How I Learned to Stop Worrying and Open that XER with 1 Million Rows

At PlanLab, we love optimisation. We optimise schedules to save money and resources, but we also optimise presentation of schedules to save confusion and stress.
Our schedule editor is designed to work on schedules with up to 10,000 rows or so. For most clients, that is more than enough. But for our clients with schedules of multiple tens of thousands of rows, it's getting painful as they may have to wait many seconds to see their schedule or make any change.
We are building the next generation of our schedule editor to handle really big schedules. In fact, we optmised the editor to handle XERs with 1,000,000 rows of data. Here are the synthetic XERs we generated for performance profiling: 1M.xer has 1 million activities and 2,221 WBS items; 350K.xer contains 350 thousand activities and 682 thousand dependencies, 250 activity codes, 100 calendars, and 100 resources.
And here are screen recordings of our next generation of schedule editor, in a local development environment, opening these two files (real time, no edits!):
Try these files with your favourite schedule viewer or editor! We tried to import them to Oracle Primavera P6 Professional but unfortunately it failed to import either schedule during our tests.

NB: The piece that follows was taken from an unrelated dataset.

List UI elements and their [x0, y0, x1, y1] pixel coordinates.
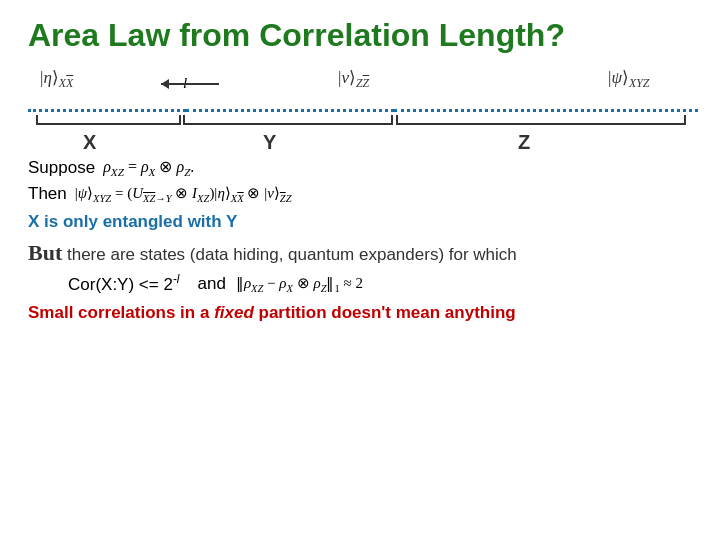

The Evolution of Our Schedule Viewer Component
A table of activities paired with a Gantt chart is an old concept, but making this concept fast and useful in the web platform, accessible to anyone with a browser without installation, is not trivial. We have undergone five generations of our schedule viewer/editor component.
Generation 1: The "ScheduleViewer"
Our earliest users would recognise it. Back then, we thought each activity should have its own set of properties, to allow for maximal expressiveness. You can say "this digging activity digs X km at a unit cost of Y GBP/km, and its cost is X * Y, but that permitting activity's cost is determined by number of permits necessary".
Natural to this conceptualisation, you don't edit fields in a table (because columns are different for activities), you edit fields of an activity individually, in a pop-up on the side.
This version was retired because our clients don't model their projects this way.

Generation 2: DHTMLX Gantt
While we were reverting to a more traditional model of schedules, we tried a more traditional schedule viewer component, DHTMLX Gantt Chart, a rather mature project that goes back to at least 2010. In less than a month we got rid of it, because while it looked plausible on a toy project, the moment you used it for real-world projects with real-world feature requests, it's either slow, restrictive, or awkward to extend.
Generation 3: BarChartTable
After dropping DHTMLX, we started to build the third generation of our schedule viewer, a group of components labelled "BarChartTable". Initially it had been read-only but over time gained more and more edit capabilities. It introduced windowing (rendering only the visible rows) which later generations inherited.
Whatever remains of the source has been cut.